Anyway, look at the map. Nearly every street is named after a Catholic saint, or Our Lord or Lady under various titles. There are Catholic Churches throughout. The history of the city is Catholic. The population is Catholic– or rather, it was.

Do you know what a neutron bomb is? It is a nuclear weapon that limits the blast damage but ups the radioactivity so that maximum people are killed while leaving buildings and infrastructure largely intact. And the best metaphor I can give you for Quebec is that it feels like it was hit by a neutron bomb. The Catholics are all gone, but they left their stuff behind. Lots of Catholic stuff, beautiful churches, but precious few Catholics. Quebec threw all that off a long time ago. Like others, the Sixties marked the visible beginning, but the Quebecois embraced the destruction with a fervor that would have impressed their revolutionary ancestors.

And this denuding of Catholic culture is of course happening everywhere, as is the collapse of Western Civilization at large. Europe imports its conquerors. The fifth column of pagans and communists and worse within all Western countries tries to impose national suicide as policy. The hordes are at the gates, within the gates.

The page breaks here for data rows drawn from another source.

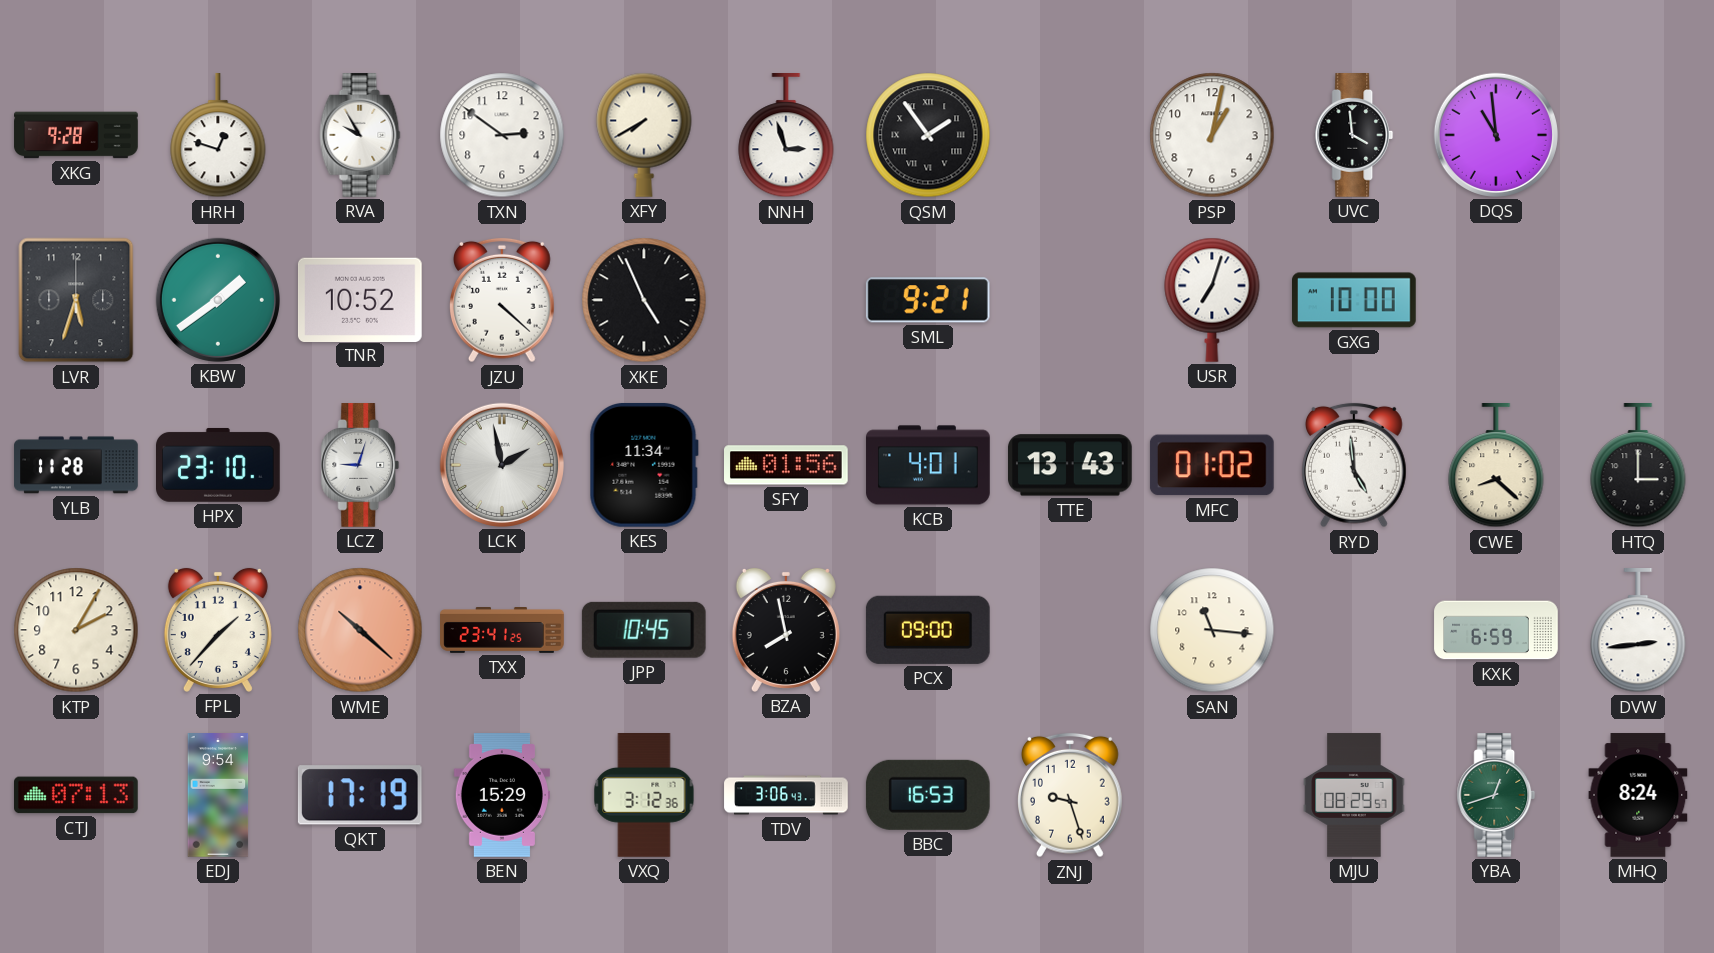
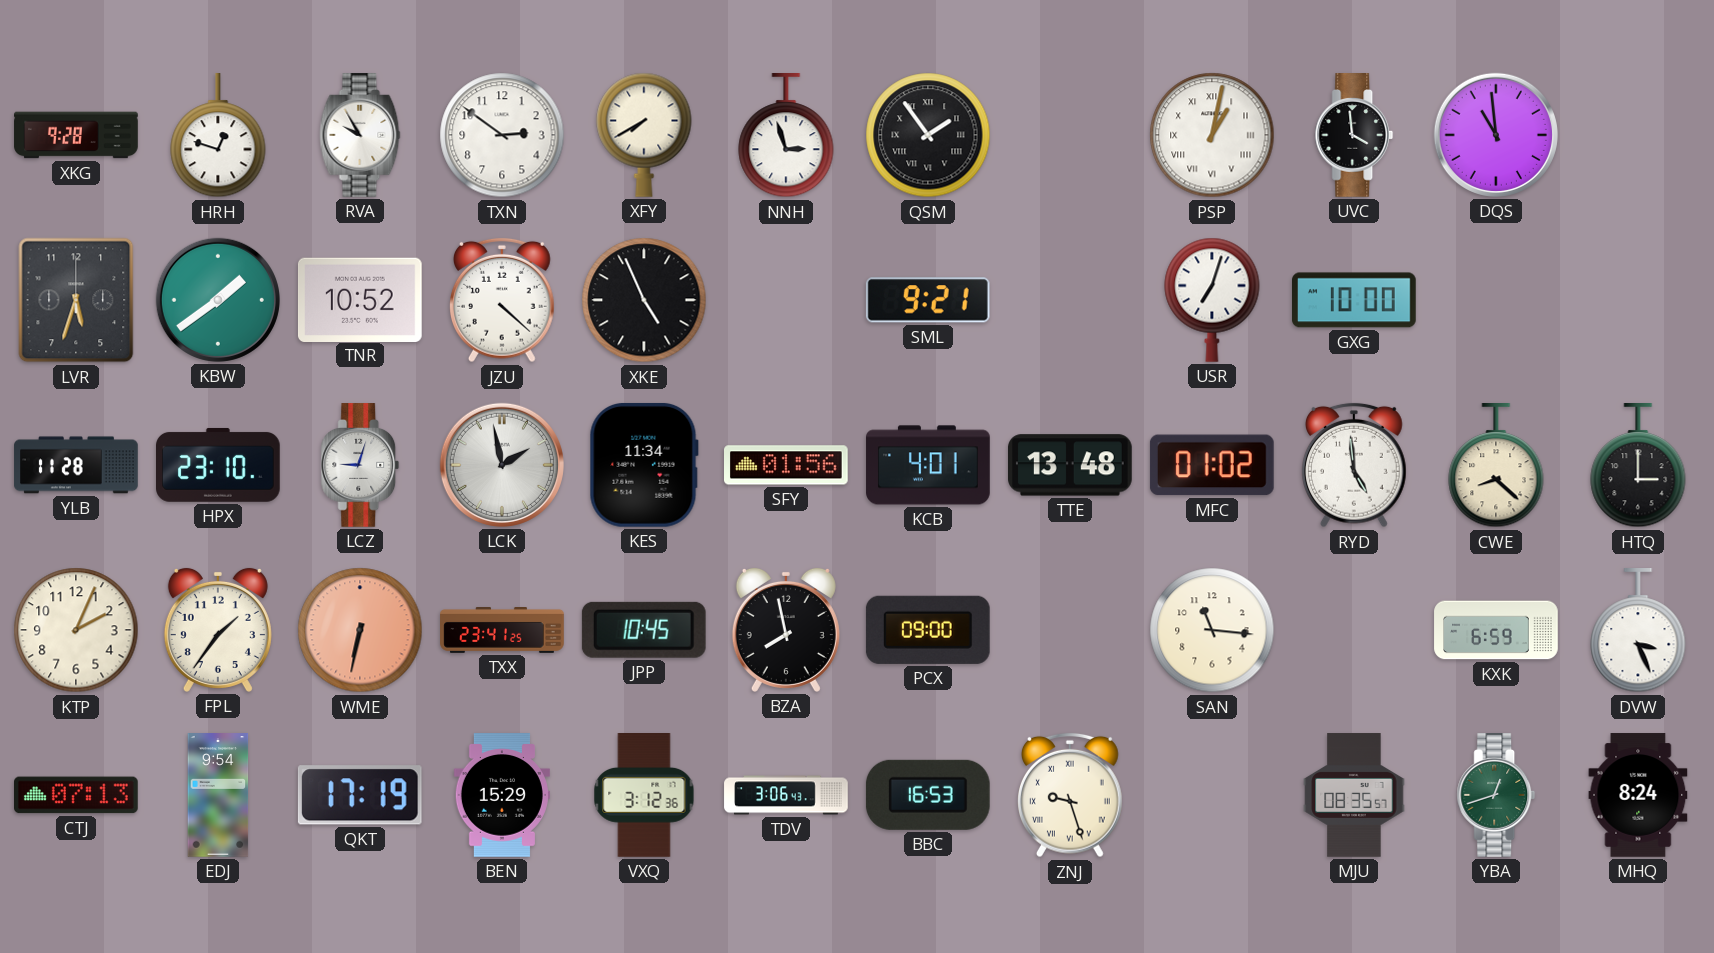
PSP numerals: Arabic -> Roman
TTE: 13:43 -> 13:48
KTP: 2:05 -> 2:04
FPL: 1:37 -> 1:36
WME: 10:22 -> 6:32
DVW: 2:44 -> 3:26
ZNJ numerals: Arabic -> Roman
MJU: 08:29 -> 08:35
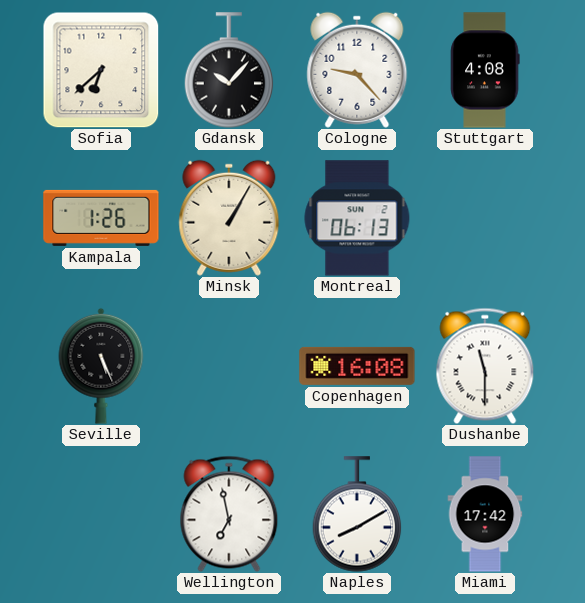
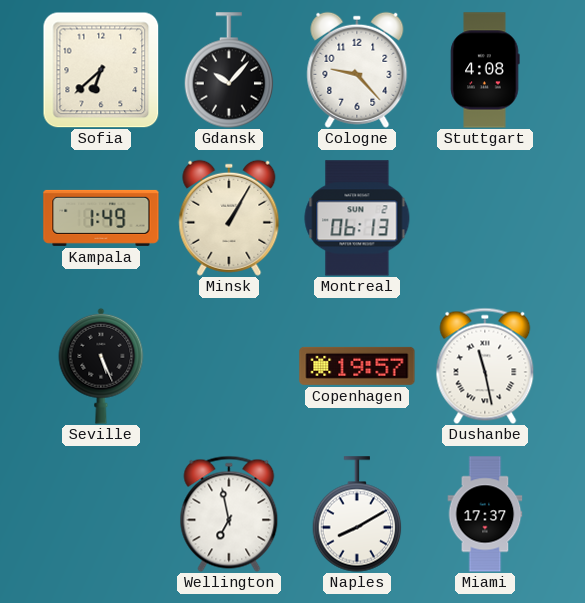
Kampala: 1:26 -> 1:49
Copenhagen: 16:08 -> 19:57
Dushanbe: 11:30 -> 11:28
Miami: 17:42 -> 17:37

And in the hierarchy of the Catholic Church we are run by sodomites, non-believers and the weak. The Church has ceded the field of charity, morality and society to atheistic governments. Even that is not the worst. Our own leaders are wrecking the edifice of religion itself.

Back to Quebec. There is a museum in the city called, somewhat portentously, The Museum of Civilization. Among other exhibits, many of which are very fine, there is one chronicling the casting off of Catholicism by the Quebecois. I needn’t mention the tone is celebratory. When my family and I saw this exhibit, there was a set that explained the foolish and superstitious items made use of by these Catholics. One mannequin was wearing a brown scapular, which the exhibit placard helpfully explained was worn by Catholics “until the mid-1950s”, in the belief that it would guarantee entrance into heaven, much as the ancients put coins on the eyes of corpses to pay the ferryman to the afterlife. One of my children said, “But we still wear scapulars.”

Yes, we do. The few that survive the neutron bomb in Greater Quebec.

Our enemies would love to see everything we hold dear remembered– if remembered at all– in a quaint museum exhibit of what was. Pray to stand fast against them and all the neutron bombs headed our way.